According to the 9th Circuit Court of Appeals, the offensive content does not violate Free Exercise rights. A petition for certiorari was filed last week.
by Massimo Introvigne
Can a state include incorrect and offensive statements about a religion in its educational material, whose use is mandatory in public schools? The U.S. 9th Circuit Court of Appeals in a decision of September 3, 2020, in the case of California Parents for the Equalization of Educational Materials v. Torlakson, answered that “offensive content that does not penalize, interfere with, or otherwise burden religious exercise does not violate Free Exercise rights.” In the specific case, the judges deemed the content not “disparaging” or discriminatory, and rejected the testimony of an academic who had argued otherwise. But, even if the content had been “offensive,” the Court of Appeals maintained that including such material in school textbooks does not penalize the free exercise of religion.
The question goes well beyond the specific religion offended, Hinduism, and on February 16 a petition for certiorari was filed with the Supreme Court. It would be indeed interesting to have a Supreme Court decision on this matter.
The State of California Board of Education publishes something called the “History-Social Science Content Standards” and the “History-Social Science Framework”, to which public schools in the state should mandatorily adhere. They discuss inter alia world religions, and put the Board in trouble before. For instance, Jews obtained the removal of a reference to the Gospel parable of the Good Samaritan, which was regarded as offensive to Jewish clergy. Muslims successfully protested against the statement that “Muslim leaders forced Hindus to convert” after the Mughal invasion of India, and the sentence was removed.

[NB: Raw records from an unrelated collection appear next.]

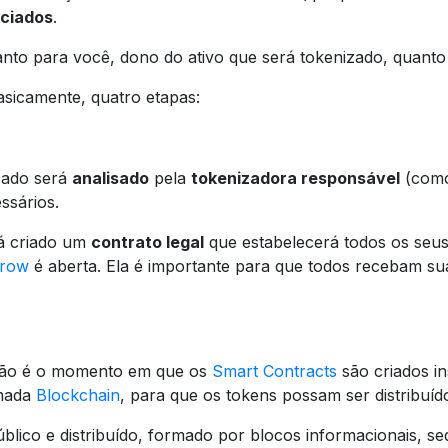
ociados
.
nto para você, dono do ativo que será tokenizado, quanto 
sicamente, quatro etapas:
izado será
analisado
pela
tokenizadora responsável
(como 
ssários.
rá criado um
contrato legal
que estabelecerá todos os seu
crow
é aberta. Ela é importante para que todos recebam su
ção é o momento em que os
Smart Contracts
são criados i
mada
Blockchain
, para que os tokens possam ser distribuíd
úblico e distribuído, formado por blocos informacionais,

However, the Board refused to accommodate claims by Hindus, and a coalition of Hindu parents was formed under the name California Parents for Equalization of Educational Materials. They sued the Board, but lost. Hence, their petition for the Supreme Court to intervene.
The Hindu parents challenge the non-problematic adoption in the materials of the so-called Aryan invasion theory, according to which fair-skinned Aryan peoples invaded India, and were largely responsible for the creation of the Hindu religion. In this crude form, the theory is certainly not supported by contemporary scholars, and the Hindu parents call it “racist, colonialist, and erroneous.”
The California materials go on describing “Brahmanism” as the religion of the higher Aryan priestly caste, and how it evolved into “Hinduism.” Here again, extremely complicated and controversial historical facts, on which many different theories exist, are reduced to a simplistic scheme. The conclusion offered in the California materials direct the attention of the students to the caste system and its negative social effects as a main feature of Hinduism.
Finally, the parents also contest the representation of the Bhagavad Gita as the main and normative sacred scripture of Hinduism, and in fact the only Hindu scripture mentioned in the California materials, something that has also been challenged by contemporary scholars as a myth created by orientalist Western observers and some neo-Hindu currents in India.
While it is true that students are not college professors, and cannot be requested to go deep into scholarly controversies, the fact remains that among competing narratives about Hindu origins, one has been selected that many Hindus find offensive, without informing the students that alternative views exist. The Hindu parents claim that Christianity and other religions are presented in the educational materials in a more accurate and respectful way. It is a delicate matter, and one the Supreme Court would do well to settle.